Mayor Eric Adams unveiled his massive financial plan — standing at over $102 billion, including funding for affordable housing, public safety and green jobs.

Some of the programs set to be expanded include streamlining the process to build more housing, as well as making both schools and streets safer.

What You Need To Know

  • Mayor Adams unveiled a 102.7 Billion preliminary budget for Fiscal Year 2024 on Thursday

  • The budget includes funding for affordable housing, public safety, green jobs, and school and street safety

  • The budget is the first step in a long process before a final budget is finalized by the June 30 deadline

Notably, the budget does not include new cuts to the Education Department. The funding will remain at $160 million-dollars. School cuts were unexpectedly made last year and approved by the City Council.

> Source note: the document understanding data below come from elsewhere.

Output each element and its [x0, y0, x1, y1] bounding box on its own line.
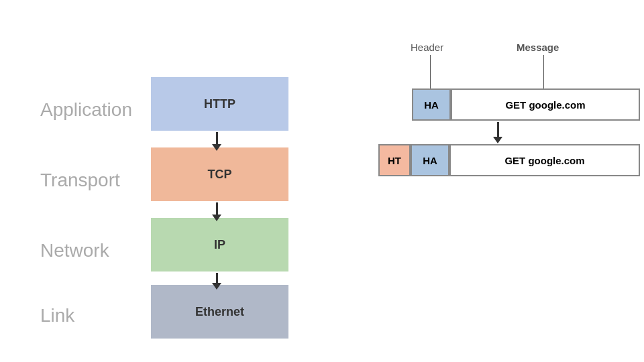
- pkt-cell-message-1: GET google.com: [451, 88, 640, 121]
- layer-label-network: Network: [40, 240, 109, 261]
- message-label: Message: [517, 42, 559, 53]
- box-transport: TCP: [151, 147, 288, 201]
- box-application: HTTP: [151, 77, 288, 131]
- header-label-line: [430, 55, 431, 88]
- arrow-network-to-link: [212, 273, 221, 290]
- arrow-app-to-transport: [212, 132, 221, 151]
- layer-label-link: Link: [40, 305, 74, 326]
- header-label: Header: [411, 42, 443, 53]
- packet-row-2: HT HA GET google.com: [378, 144, 640, 176]
- box-link: Ethernet: [151, 285, 288, 339]
- pkt-cell-ha-2: HA: [411, 144, 449, 176]
- packet-row-1: HA GET google.com: [412, 88, 640, 121]
- layer-label-application: Application: [40, 99, 132, 121]
- message-label-line: [543, 55, 544, 88]
- pkt-cell-message-2: GET google.com: [449, 144, 640, 176]
- box-network: IP: [151, 218, 288, 272]
- arrow-transport-to-network: [212, 202, 221, 221]
- pkt-cell-ha: HA: [412, 88, 451, 121]
- right-arrow: [493, 122, 502, 143]
- main-diagram: Application Transport Network Link HTTP …: [0, 0, 644, 362]
- pkt-cell-ht: HT: [378, 144, 411, 176]
- layer-label-transport: Transport: [40, 170, 120, 191]
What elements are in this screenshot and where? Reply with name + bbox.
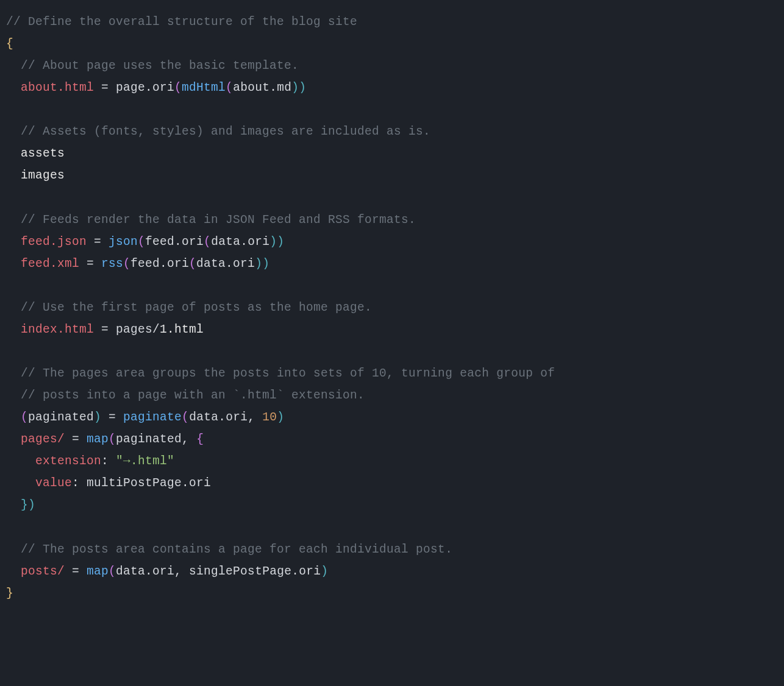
function: map bbox=[87, 565, 109, 578]
identifier: images bbox=[21, 169, 65, 182]
open-paren: ( bbox=[182, 411, 189, 424]
close-paren: ) bbox=[321, 565, 328, 578]
identifier: pages/ bbox=[116, 323, 160, 336]
function: rss bbox=[101, 257, 123, 271]
identifier: data.ori bbox=[116, 565, 174, 578]
identifier: feed.ori bbox=[130, 257, 189, 271]
identifier: 1.html bbox=[160, 323, 204, 336]
key: extension bbox=[35, 454, 101, 468]
identifier: page.ori bbox=[116, 81, 174, 94]
open-paren: ( bbox=[174, 81, 182, 94]
key: about.html bbox=[21, 81, 94, 94]
close-paren: ) bbox=[94, 411, 101, 424]
comment: // Define the overall structure of the b… bbox=[6, 15, 357, 29]
comment: // Use the first page of posts as the ho… bbox=[21, 301, 372, 314]
key: feed.json bbox=[21, 235, 87, 249]
identifier: paginated bbox=[28, 411, 94, 424]
close-paren: ) bbox=[262, 257, 269, 271]
identifier: data.ori bbox=[196, 257, 255, 271]
identifier: feed.ori bbox=[145, 235, 204, 249]
op-equals: = bbox=[65, 433, 87, 446]
function: mdHtml bbox=[182, 81, 226, 94]
op-equals: = bbox=[94, 81, 116, 94]
identifier: about.md bbox=[233, 81, 291, 94]
open-brace: { bbox=[196, 433, 204, 446]
close-paren: ) bbox=[291, 81, 299, 94]
op-equals: = bbox=[87, 235, 109, 249]
op-equals: = bbox=[79, 257, 101, 271]
key: feed.xml bbox=[21, 257, 79, 271]
key: posts/ bbox=[21, 565, 65, 578]
open-paren: ( bbox=[226, 81, 233, 94]
open-paren: ( bbox=[123, 257, 130, 271]
close-paren: ) bbox=[277, 235, 284, 249]
close-paren: ) bbox=[269, 235, 277, 249]
identifier: paginated bbox=[116, 433, 182, 446]
number: 10 bbox=[262, 411, 277, 424]
comment: // About page uses the basic template. bbox=[21, 59, 299, 72]
close-brace: } bbox=[21, 498, 28, 512]
comment: // posts into a page with an `.html` ext… bbox=[21, 389, 365, 402]
close-paren: ) bbox=[28, 498, 35, 512]
code-block: // Define the overall structure of the b… bbox=[6, 11, 778, 604]
open-brace: { bbox=[6, 37, 13, 51]
open-paren: ( bbox=[204, 235, 211, 249]
close-paren: ) bbox=[299, 81, 306, 94]
key: index.html bbox=[21, 323, 94, 336]
comma: , bbox=[174, 565, 189, 578]
identifier: data.ori bbox=[189, 411, 248, 424]
open-paren: ( bbox=[189, 257, 196, 271]
op-equals: = bbox=[94, 323, 116, 336]
op-equals: = bbox=[65, 565, 87, 578]
comment: // The pages area groups the posts into … bbox=[21, 367, 555, 380]
comment: // Feeds render the data in JSON Feed an… bbox=[21, 213, 416, 227]
close-brace: } bbox=[6, 587, 13, 600]
close-paren: ) bbox=[255, 257, 262, 271]
function: paginate bbox=[123, 411, 182, 424]
colon: : bbox=[72, 476, 87, 490]
comment: // Assets (fonts, styles) and images are… bbox=[21, 125, 430, 138]
comment: // The posts area contains a page for ea… bbox=[21, 543, 452, 556]
key: value bbox=[35, 476, 72, 490]
function: json bbox=[109, 235, 138, 249]
identifier: singlePostPage.ori bbox=[189, 565, 321, 578]
open-paren: ( bbox=[21, 411, 28, 424]
close-paren: ) bbox=[277, 411, 284, 424]
comma: , bbox=[182, 433, 196, 446]
open-paren: ( bbox=[109, 433, 116, 446]
string: "→.html" bbox=[116, 454, 174, 468]
open-paren: ( bbox=[138, 235, 145, 249]
identifier: multiPostPage.ori bbox=[87, 476, 211, 490]
function: map bbox=[87, 433, 109, 446]
key: pages/ bbox=[21, 433, 65, 446]
op-equals: = bbox=[101, 411, 123, 424]
comma: , bbox=[248, 411, 262, 424]
identifier: data.ori bbox=[211, 235, 269, 249]
identifier: assets bbox=[21, 147, 65, 160]
open-paren: ( bbox=[109, 565, 116, 578]
colon: : bbox=[101, 454, 116, 468]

“But we heard from families that some schools need more time to adjust in order to avoid disruptions to students. So despite the fiscal challenges, we have added an additional $80 million to that funding pool for fiscal year 2024,” Adams said.

Adams noted that a major highlight of the budget has been savings. The city reserves currently stand at over $8 billion, which he attributed to his vacancy reduction plan, which cut vacancy positions by 50% across city agencies.

“Some will argue that vacancy reduction results in agencies not being able to do their jobs. Don’t believe them,” Adams said in citing criticism he’s received for his aggressive tactics for keeping the city’s budget light.

“We are focused on governing efficiently and measuring success not by how much we spend, but by our achievements,” he added.

One of the challenges the city continues to face is providing shelter and other resources to the wave of asylum seekers. As of December, the city has spent an estimated $366 million.

“New Yorkers will be left footing the bill. Now and in the future,” Adams said.

Adams’ budget announcement came just hours after the City Council set the groundwork for a budget fight over previous cuts to essential areas.

City Council leaders noted that the mayor had cut millions in funding for public colleges, social services, libraries and early childhood education that they planned to fight for in the upcoming year.

In a statement City Council Speaker Adrienne Adams and the council's finance committee chair, City Councilmember Justin Brannan, said, “We will not allow our city to be damaged by the undermining of city agencies and services that meet the essential needs of all New Yorkers. We are committed to delivering for New Yorkers, and we are prepared to fight to realize our vision in this year’s budget.”

Adams met with City Council members earlier in the day. Sources said the talks went well, and that it is a starting point for negotiations.